Paris
July 26, 2015



Above: The Musée d'Orsay by the Seine River.
Below: Pictures 1 and 2 are views of the museum from the rear of the building.
Picture 3, "Les nymphes, la foret et la mer", by Francis Auburtin.
Picture 4, "Herculaneum, 23rd of August, 79 A.D.", by Hector Leroux, about the Vesuvius eruption that engulfed the town of Herculaneum, very near Pompeii.
Picture 5, "A Woman and her Dog", by Gustave Courbet.
Picture 6, "Les Almées", by Paul Bouchard.
Picture 7, "The Romans and the Decadance", by Thomas Couture.
Picture 8, "The Birth of Venus", by Alexandre Cabanel.

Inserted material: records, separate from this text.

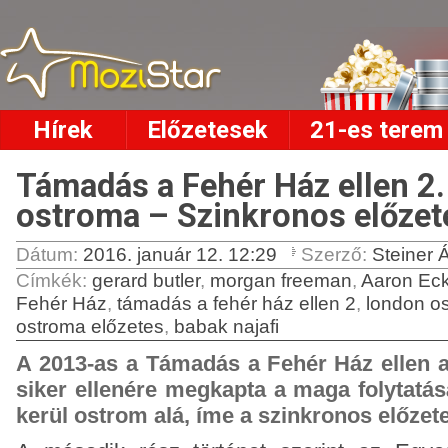
Hírek
Előzetesek
21-es terem
Támadás a Fehér Ház ellen 2.
ostroma – Szinkronos előzet
Dátum:
2016. január 12. 12:29
Szerző:
Steiner
Címkék
:
gerard butler
,
morgan freeman
,
Aaron Eck
Fehér Ház
,
támadás a fehér ház ellen 2
,
london o
ostroma előzetes
,
babak najafi
A 2013-as a Támadás a Fehér Ház ellen a
siker ellenére megkapta a maga folytatás
kerül ostrom alá, íme a szinkronos előzet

Picture 9, no it is not "Bite Me". It is "Dante And Virgil In Hell", by William-Adolphe Bouguereau. This was not well received by the public, so Bouguereau began to
create finely crafted and classical paintings for which he is best known, which sold well, made him a rich man, and a powerful controller of the French Salon, the annual
art show that could make or break an artist. Because of him, Cabanel and others who controlled the Salon. The French Government created the Salon des Refusés in 1863
for works the Salon refused to display because the works did not conform to classical norms. Think Manet, Monet and Renoir, whose work rarely got accepted by the Salon.

Picture 10, "Olympia", by Édouard Manet, which caused scandal, not because the painting wasn't good, or similar to past classical work, but because
the lady was not a mythological, biblical or historical figure, but because she was evidently a modern woman, actually a Paris prositute.

Picture 11, "The Gleaners", by Jean-François Millet.
Picture 12, "The Angelus", by Jean-François Millet. The hard-working peasants bow in a field over a basket of food to say a prayer,
the Angelus, that together with the ringing of the bell from the church on the horizon marks the end of a day's work.

Pictures 13, "l'hommage à Delacroix", by Henri Fantin-Latour, when like minded artists and writers felt French painter did not receive proper recognition when he died.